▸ What you have to do: Report the count of lines with "Cancel" in the data below, and no other words.

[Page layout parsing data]
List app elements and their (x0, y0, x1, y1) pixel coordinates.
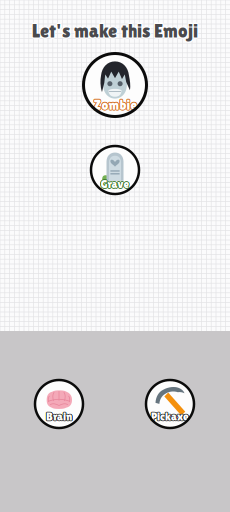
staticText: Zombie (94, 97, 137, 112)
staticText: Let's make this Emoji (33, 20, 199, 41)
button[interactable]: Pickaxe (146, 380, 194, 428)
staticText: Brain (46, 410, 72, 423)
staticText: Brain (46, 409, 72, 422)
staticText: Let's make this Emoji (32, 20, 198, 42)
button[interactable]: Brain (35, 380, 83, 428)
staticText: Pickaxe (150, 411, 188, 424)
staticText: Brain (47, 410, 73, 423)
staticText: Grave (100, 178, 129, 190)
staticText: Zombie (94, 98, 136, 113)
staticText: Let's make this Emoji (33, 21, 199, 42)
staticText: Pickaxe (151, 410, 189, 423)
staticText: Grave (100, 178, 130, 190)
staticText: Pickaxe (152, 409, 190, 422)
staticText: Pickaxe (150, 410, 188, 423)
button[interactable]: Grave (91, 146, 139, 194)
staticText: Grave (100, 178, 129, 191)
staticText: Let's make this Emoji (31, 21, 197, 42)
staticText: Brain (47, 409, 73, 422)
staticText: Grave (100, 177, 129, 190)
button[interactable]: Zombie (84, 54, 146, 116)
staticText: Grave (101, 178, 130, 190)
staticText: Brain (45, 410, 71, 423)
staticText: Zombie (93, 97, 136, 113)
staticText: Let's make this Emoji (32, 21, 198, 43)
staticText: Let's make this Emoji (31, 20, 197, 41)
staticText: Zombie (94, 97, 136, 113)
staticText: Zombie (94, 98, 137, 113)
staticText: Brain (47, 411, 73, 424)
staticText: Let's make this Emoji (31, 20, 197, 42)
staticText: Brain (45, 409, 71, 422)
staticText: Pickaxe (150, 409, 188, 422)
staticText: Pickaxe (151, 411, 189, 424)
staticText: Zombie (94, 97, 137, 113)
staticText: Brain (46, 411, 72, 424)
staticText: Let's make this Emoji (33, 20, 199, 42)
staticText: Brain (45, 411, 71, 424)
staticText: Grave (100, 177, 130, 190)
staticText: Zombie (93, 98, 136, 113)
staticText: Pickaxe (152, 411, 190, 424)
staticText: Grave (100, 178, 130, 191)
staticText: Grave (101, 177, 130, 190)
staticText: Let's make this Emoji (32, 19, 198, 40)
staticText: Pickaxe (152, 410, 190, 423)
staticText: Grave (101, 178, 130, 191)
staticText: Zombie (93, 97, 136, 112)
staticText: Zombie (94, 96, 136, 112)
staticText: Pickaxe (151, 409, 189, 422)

--

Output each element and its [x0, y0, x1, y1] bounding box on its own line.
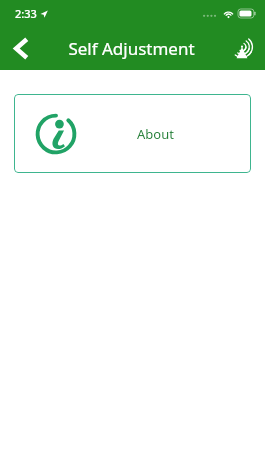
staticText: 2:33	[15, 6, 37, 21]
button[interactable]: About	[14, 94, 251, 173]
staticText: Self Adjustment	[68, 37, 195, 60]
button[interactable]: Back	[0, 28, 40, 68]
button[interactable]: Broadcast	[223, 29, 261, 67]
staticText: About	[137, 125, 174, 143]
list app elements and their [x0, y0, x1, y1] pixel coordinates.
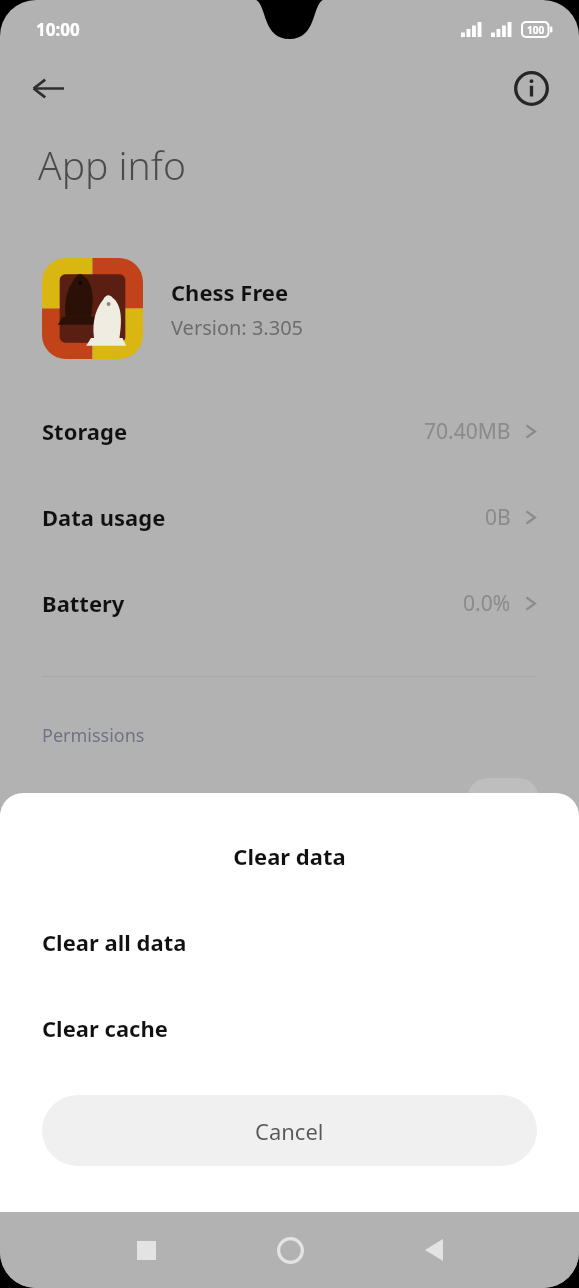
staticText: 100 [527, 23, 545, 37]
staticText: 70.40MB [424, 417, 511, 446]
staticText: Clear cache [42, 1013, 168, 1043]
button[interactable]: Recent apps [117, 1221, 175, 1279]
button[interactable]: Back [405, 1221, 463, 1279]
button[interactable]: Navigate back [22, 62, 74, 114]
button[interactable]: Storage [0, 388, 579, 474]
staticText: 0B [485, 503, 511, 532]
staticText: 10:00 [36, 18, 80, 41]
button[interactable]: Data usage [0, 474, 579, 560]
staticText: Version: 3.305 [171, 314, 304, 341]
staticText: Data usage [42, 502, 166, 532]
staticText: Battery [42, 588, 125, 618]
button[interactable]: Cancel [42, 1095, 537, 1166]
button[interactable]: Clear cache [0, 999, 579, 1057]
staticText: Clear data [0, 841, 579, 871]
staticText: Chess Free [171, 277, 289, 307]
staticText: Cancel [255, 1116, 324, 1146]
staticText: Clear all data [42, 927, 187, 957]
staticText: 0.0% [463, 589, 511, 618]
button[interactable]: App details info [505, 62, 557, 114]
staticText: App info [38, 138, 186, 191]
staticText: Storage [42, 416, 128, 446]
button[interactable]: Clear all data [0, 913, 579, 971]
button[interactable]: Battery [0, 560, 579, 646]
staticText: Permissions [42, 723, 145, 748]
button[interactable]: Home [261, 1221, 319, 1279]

▸ Response: 2